With the November elections coming up, we have the Democratic nominee, Hilary Clinton, about to face off with the Republican nominee, Donald Trump.
No matter which one you like, or don't like, here are where they both stand on guns and gun control, and what it might mean for gun owners after the election.
A direct quote from Clinton says that, "I believe that weapons of war have no place on our streets." Although it does not specifically say this, that statement effectively means that she is not in favor of the sale of "assualt-type" rifles to consumers.
She also states that, "If you are too dangerous to get on a plane, than you are too dangerous to buy a gun in America." Although she is specifically referring to people on the F.B.I. list of terrorists, a blanket statement like that could be used to limit other people from purchasing firearms.
She wants to:
Take On the Gun Lobby -- She wants to remove legal protection for irresponsible gun actions and revoke the licenses from dealers who are breaking the law.
Expand Background Checks -- making it impossible for internet firearm sales and closing gun-show loopholes that sell questionable firearms.
Domestic Abusers, Violent Criminals and the Mentally Ill -- She wants to prevent these people from owning or having access to guns.
Although Hilary Clinton is attempting to do the right thing, the truth of the matter is that the only real progress here would be to increase background checks. Others have tried to take on the gun lobby and they have lost, and who makes the decision about domestic abusers, violent criminals and the mentally ill? It appears as though she wants to cut loopholes, but with her policies, many loopholes would still be in place.
A direct quote from trump states that, "The Second Amendment to our Constitution is clear. The right of the people to keep and bear arms shall not be infringed upon. Period. This is about self defense, plain and simple."

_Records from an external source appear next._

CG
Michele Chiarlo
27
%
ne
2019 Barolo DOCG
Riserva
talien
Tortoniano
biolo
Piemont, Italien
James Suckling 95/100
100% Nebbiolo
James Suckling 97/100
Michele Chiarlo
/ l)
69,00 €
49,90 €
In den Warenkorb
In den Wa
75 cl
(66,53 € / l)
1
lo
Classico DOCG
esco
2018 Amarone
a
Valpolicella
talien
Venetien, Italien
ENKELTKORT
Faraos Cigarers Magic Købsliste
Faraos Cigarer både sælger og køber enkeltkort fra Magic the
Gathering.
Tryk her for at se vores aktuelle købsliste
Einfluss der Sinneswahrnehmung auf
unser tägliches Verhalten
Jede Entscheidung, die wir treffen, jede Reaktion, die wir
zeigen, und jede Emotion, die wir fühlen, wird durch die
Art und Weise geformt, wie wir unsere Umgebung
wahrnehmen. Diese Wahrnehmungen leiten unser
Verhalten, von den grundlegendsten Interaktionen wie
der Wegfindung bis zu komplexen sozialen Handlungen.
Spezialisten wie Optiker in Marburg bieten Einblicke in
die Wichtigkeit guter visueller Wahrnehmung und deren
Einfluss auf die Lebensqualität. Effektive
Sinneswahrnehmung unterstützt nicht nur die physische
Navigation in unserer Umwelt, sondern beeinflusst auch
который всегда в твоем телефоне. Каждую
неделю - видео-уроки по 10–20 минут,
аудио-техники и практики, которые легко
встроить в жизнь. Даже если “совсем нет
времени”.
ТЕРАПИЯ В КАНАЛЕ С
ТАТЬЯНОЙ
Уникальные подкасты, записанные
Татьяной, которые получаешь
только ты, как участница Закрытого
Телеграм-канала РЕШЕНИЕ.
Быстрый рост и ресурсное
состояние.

That quote sums up Trump and his take on gun ownership by law abiding citizens.
Trump's positions are as follows:
Domestic Abusers, Violent Criminals -- Like Clinton, he also wants to prevent these people from owning or having access to guns. He cites a program in Richmond, Virginia called Project Exile, which had incarcerated any violent felon using a gun for 5 years. That law decreased murders by over 60%.
Mentally Ill -- Trump believes that the mental health system is the problem, and not guns. He wants to fix the institution which would automatically keep firearms out of mentally ill peoples hands.

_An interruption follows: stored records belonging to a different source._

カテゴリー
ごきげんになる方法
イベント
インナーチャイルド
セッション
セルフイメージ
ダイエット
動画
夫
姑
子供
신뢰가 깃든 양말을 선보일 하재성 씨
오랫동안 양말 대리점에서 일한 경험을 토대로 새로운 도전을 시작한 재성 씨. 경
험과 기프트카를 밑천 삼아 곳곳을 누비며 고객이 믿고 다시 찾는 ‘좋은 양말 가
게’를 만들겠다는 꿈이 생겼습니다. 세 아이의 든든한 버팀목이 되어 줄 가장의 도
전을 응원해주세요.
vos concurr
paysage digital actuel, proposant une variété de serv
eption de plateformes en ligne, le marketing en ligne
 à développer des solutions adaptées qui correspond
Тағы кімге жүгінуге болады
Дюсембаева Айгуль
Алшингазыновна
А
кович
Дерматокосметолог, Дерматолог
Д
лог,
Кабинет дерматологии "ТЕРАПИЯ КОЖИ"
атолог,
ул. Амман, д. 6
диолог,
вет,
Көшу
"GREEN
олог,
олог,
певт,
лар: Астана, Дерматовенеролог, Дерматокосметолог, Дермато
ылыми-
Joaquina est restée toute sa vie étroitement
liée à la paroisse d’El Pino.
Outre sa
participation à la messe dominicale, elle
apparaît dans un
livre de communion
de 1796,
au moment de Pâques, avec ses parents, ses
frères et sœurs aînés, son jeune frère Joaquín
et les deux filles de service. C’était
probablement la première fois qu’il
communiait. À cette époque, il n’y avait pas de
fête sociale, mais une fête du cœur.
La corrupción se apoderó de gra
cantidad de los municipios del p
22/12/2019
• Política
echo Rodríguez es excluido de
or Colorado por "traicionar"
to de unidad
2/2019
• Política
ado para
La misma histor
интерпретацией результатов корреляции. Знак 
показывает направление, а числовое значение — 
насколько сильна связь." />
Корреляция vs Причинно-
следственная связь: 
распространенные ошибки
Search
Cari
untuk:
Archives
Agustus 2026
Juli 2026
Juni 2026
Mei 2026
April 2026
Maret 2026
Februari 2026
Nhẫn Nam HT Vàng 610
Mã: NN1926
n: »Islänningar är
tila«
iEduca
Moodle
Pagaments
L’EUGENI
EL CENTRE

Gun and Magazine Bans -- Trump does not believe that any gun, assault guns or otherwise, or their magazines should be banned. As the old adage states, "The gun doesn't do the killing, the person pulling the trigger does."
Trump also believes that the background checks we have in place are more than adequate for the job. He also wants to expand conceal and carry laws and he made a statement that if more people had concealed guns during the Oregon Umpqua Community College massacre, the results would have not happened or would have been lessened.
What To Expect from Clinton
With a Clinton Presidency, she will lobby for greater gun control across the board. From banning assault weapons to greater background checks, while trying to get rid of any loopholes which may cause the sales of these weapons to continue on in any case.
What to Expect From Trump
In a Trump Presidency, he will attempt to expand the conceal and carry laws, he won't enact a ban on assault weapons, and he won't change background checks.
What Will Occur
No matter who is elected President, be it Hilary Clinton or Donald Trump, the laws as they are stated now will be difficult to change. Any law must go through the house and the senate for ratification, before a President can sign off on it or veto it. In the past, that has proven to be virtually impossible when gun laws were attempted to be changed.
In fact, the public may have the greatest say on this situation, above and beyond the politicians. If mass attacks on the population continue with assault rifles and automatic weapons, the public will call for greater gun control. From there and regardless of who the president might be, if a gun control bill is introduced and passes the house and senate, it can also pass by the President with a two-thirds majority in both Chambers of Commerce.
In essence, in that case the people will have the final say and not the President, exactly as a democracy was set up to accomplish.